Mother’s Day is NOT a day for melancholy, is it?

She says goodbye to the seniors, which is difficult for her each year.

Since my mother died in February 2011, with me by her side in a Charlotte, NC hospital, there are periods that are harder than others throughout the year. November, her birth month, and February can sometimes be rough.

Mother’s Day is a mixed bag, emotionally. After all, I can celebrate my wife as the mother of our daughter, and my mother-in-law as the mother of my wife, and all those women, living and dead, who have been like a mother to me over the year.

This May, I attended a production of The Music Man at a high school about an hour south of Albany. My wife’s niece, and therefore my niece, was in the production, as she has for the previous five years, going back to 6th grade.
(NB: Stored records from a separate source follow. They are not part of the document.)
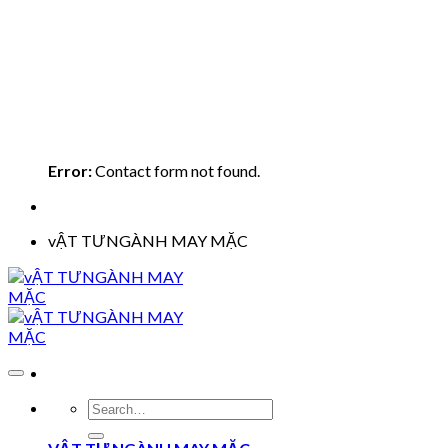
Error:
Contact form not found.
vẬT TƯNGÀNH MAY MẶC
Search
for: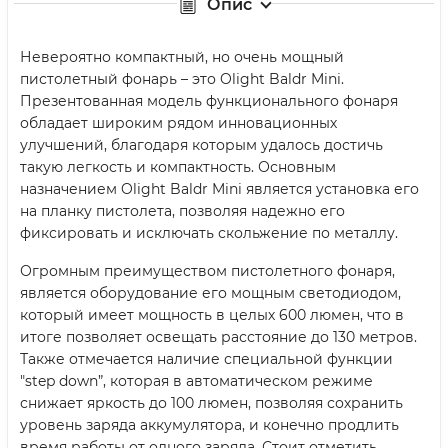
Опис
Невероятно компактный, но очень мощный
пистолетный фонарь – это Olight Baldr Mini.
Презентованная модель функционального фонаря
обладает широким рядом инновационных
улучшений, благодаря которым удалось достичь
такую легкость и компактность. Основным
назначением Olight Baldr Mini является установка его
на планку пистолета, позволяя надежно его
фиксировать и исключать скольжение по металлу.
Огромным преимуществом пистолетного фонаря,
является оборудование его мощным светодиодом,
который имеет мощность в целых 600 люмен, что в
итоге позволяет освещать расстояние до 130 метров.
Также отмечается наличие специальной функции
"step down”, которая в автоматическом режиме
снижает яркость до 100 люмен, позволяя сохранить
уровень заряда аккумулятора, и конечно продлить
время работы от одного заряда. Стоит отметить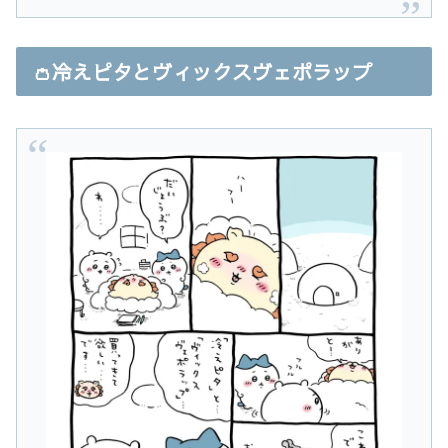
👛冷えピタとヴィックスヴェポラップ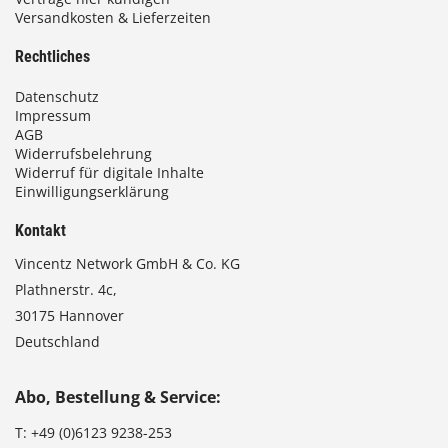
Versandkosten & Lieferzeiten
Rechtliches
Datenschutz
Impressum
AGB
Widerrufsbelehrung
Widerruf für digitale Inhalte
Einwilligungserklärung
Kontakt
Vincentz Network GmbH & Co. KG
Plathnerstr. 4c,
30175 Hannover
Deutschland
Abo, Bestellung & Service:
T:
+49 (0)6123 9238-253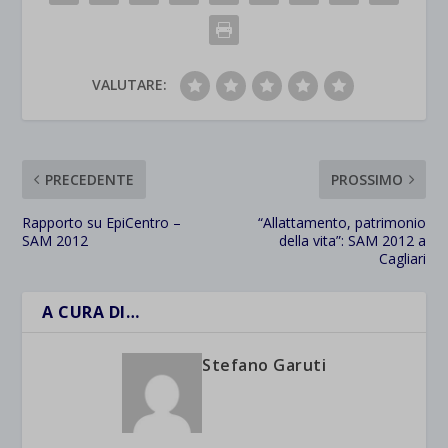
VALUTARE:
PRECEDENTE
PROSSIMO
Rapporto su EpiCentro –
“Allattamento, patrimonio
SAM 2012
della vita”: SAM 2012 a
Cagliari
A CURA DI…
Stefano Garuti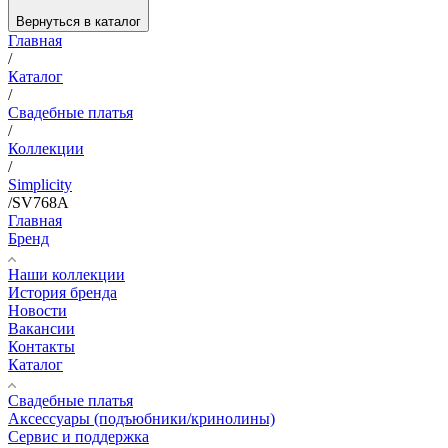
Вернуться в каталог
Главная
/
Каталог
/
Свадебные платья
/
Коллекции
/
Simplicity
/
SV768A
Главная
Бренд
Наши коллекции
История бренда
Новости
Вакансии
Контакты
Каталог
Свадебные платья
Аксессуары (подъюбники/кринолины)
Сервис и поддержка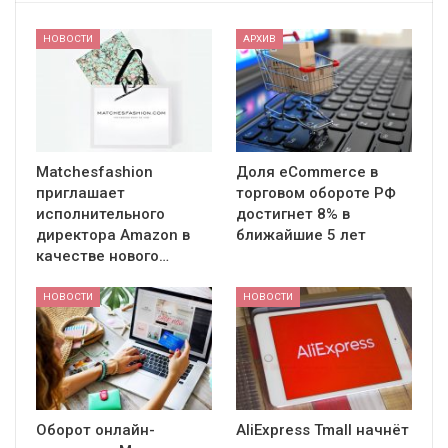
НОВОСТИ
АРХИВ
Matchesfashion
Доля eCommerce в
приглашает
торговом обороте РФ
исполнительного
достигнет 8% в
директора Amazon в
ближайшие 5 лет
качестве нового…
НОВОСТИ
НОВОСТИ
Оборот онлайн-
AliExpress Tmall начнёт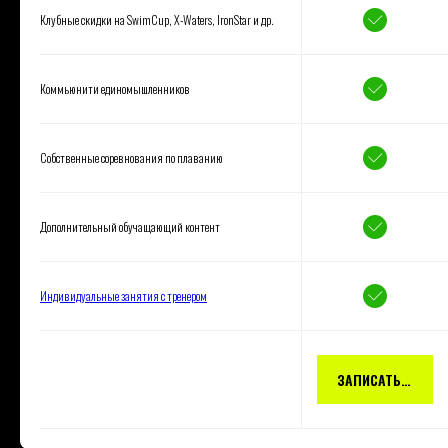
Клубные скидки на SwimCup, X-Waters, IronStar и др.
Коммьюнити единомышленников
Собственные соревнования по плаванию
Дополнительный обучащающий контент
Индивидуальные занятия с тренером
ЗАПИСАТЬСЯ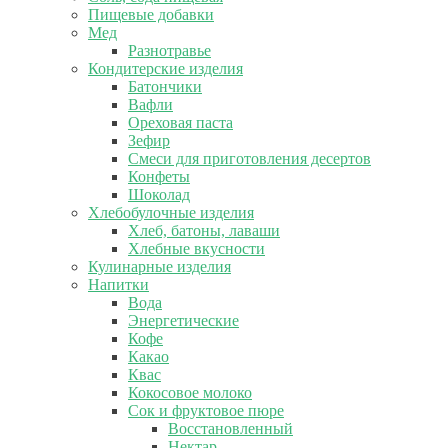
Пищевые добавки
Мед
Разнотравье
Кондитерские изделия
Батончики
Вафли
Ореховая паста
Зефир
Смеси для приготовления десертов
Конфеты
Шоколад
Хлебобулочные изделия
Хлеб, батоны, лаваши
Хлебные вкусности
Кулинарные изделия
Напитки
Вода
Энергетические
Кофе
Какао
Квас
Кокосовое молоко
Сок и фруктовое пюре
Восстановленный
Нектар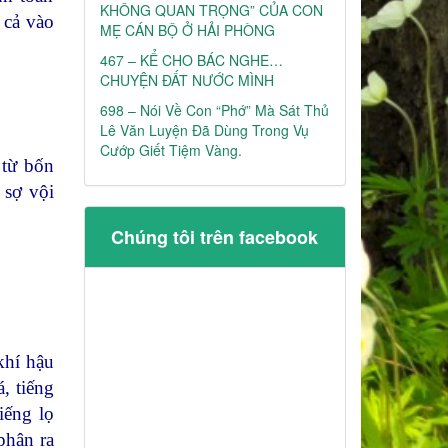
KHÔNG QUAN TRỌNG” CỦA CON
ị cả vào
MẸ CÁN BỘ Ở HẢI PHÒNG
467 – KỂ CHO BÁC NGHE…
CHUYỆN ĐẤT NƯỚC MÌNH
698 – Nói Về Con “phớ” Mà Sát Thủ
Lê Văn Luyện Đã Dùng Trong Vụ
Cướp Giết Tiệm Vàng.
 từ bốn
 sợ vội
Chúng tôi trên facebook
khí hậu
, tiếng
iếng lọ
phân ra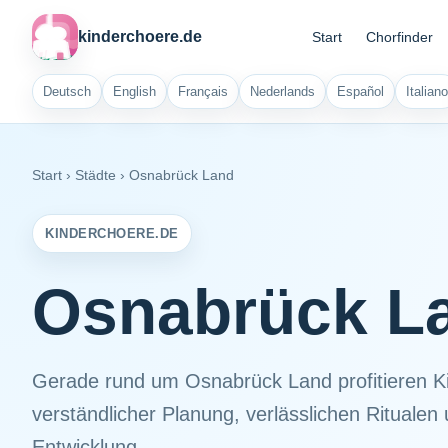
kinderchoere.de
Start
Chorfinder
Deutsch
English
Français
Nederlands
Español
Italiano
Start
›
Städte
›
Osnabrück Land
KINDERCHOERE.DE
Osnabrück L
Gerade rund um Osnabrück Land profitieren K
verständlicher Planung, verlässlichen Ritualen 
Entwicklung.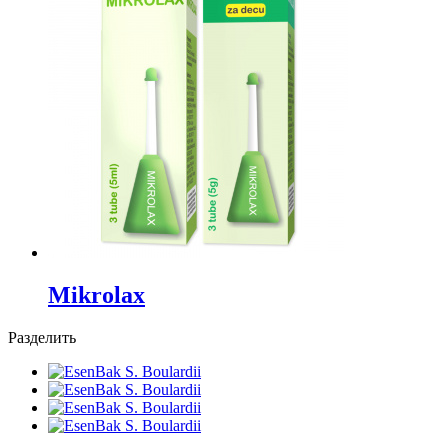
Mikrolax
Разделить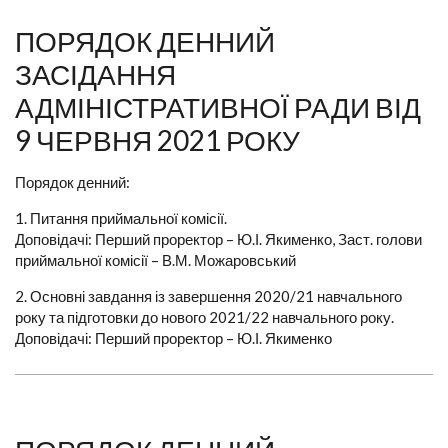
ПОРЯДОК ДЕННИЙ
ЗАСІДАННЯ
АДМІНІСТРАТИВНОЇ РАДИ ВІД
9 ЧЕРВНЯ 2021 РОКУ
Порядок денний:
1. Питання приймальної комісії.
Доповідачі: Перший проректор – Ю.І. Якименко, Заст. голови
приймальної комісії – В.М. Можаровський
2. Основні завдання із завершення 2020/21 навчального
року та підготовки до нового 2021/22 навчального року.
Доповідачі: Перший проректор – Ю.І. Якименко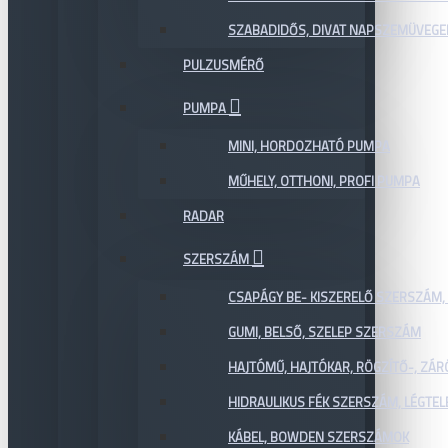
SZABADIDŐS, DIVAT NAPSZEMÜVEGE
PULZUSMÉRŐ
PUMPA
MINI, HORDOZHATÓ PUMPA
MŰHELY, OTTHONI, PROFI PUMPA
RADAR
SZERSZÁM
CSAPÁGY BE- KISZERELŐ SZERSZÁM,
GUMI, BELSŐ, SZELEP SZERSZÁM
HAJTÓMŰ, HAJTÓKAR, RÖGZÍTŐ-, ZÁ
HIDRAULIKUS FÉK SZERSZÁM, LÉGTEL
KÁBEL, BOWDEN SZERSZÁMOK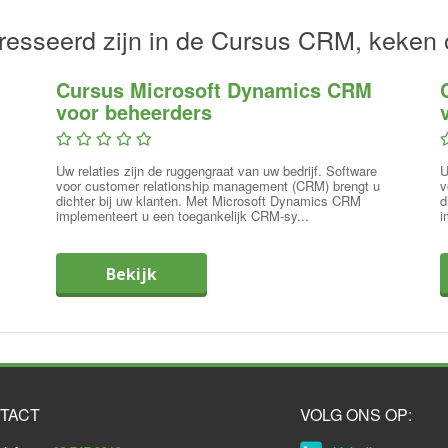
resseerd zijn in de Cursus CRM, keken 
Cursus Microsoft Dynamics CRM
voor beheerders
Uw relaties zijn de ruggengraat van uw bedrijf. Software
U
voor customer relationship management (CRM) brengt u
v
dichter bij uw klanten. Met Microsoft Dynamics CRM
d
implementeert u een toegankelijk CRM-sy...
i
Bekijk
TACT
VOLG ONS OP:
It was quite good.

If you go on Sunday matinee, after the performance, the director thanks various folks individually. Then she says goodbye to the seniors, which is difficult for her each year, as they literally leave their shoes on stage.

One of the seniors, the one who played the mayor’s wife, really bonded with the director. Each of them had lost their mothers, I don’t know when, but recently enough that the sentiment felt really raw.

And damned if seeing them mourning their mothers on stage kicked up similar feelings for me.

Then there was that woman who got partially sucked out of a Southwest Airlines plane and soon died. At least two of the news networks reported on her husband telling her parents of their daughter’s death. But then he had to figure out how to tell their two children that their mom was not coming home. I had no reaction… ah, who am I kidding?

So this Mother’s Day is a tad more melancholy for me, for these reasons, or maybe something else, or for no discernable cause at all. Of course, I know that even if your mom’s alive, one can dread the commemoration.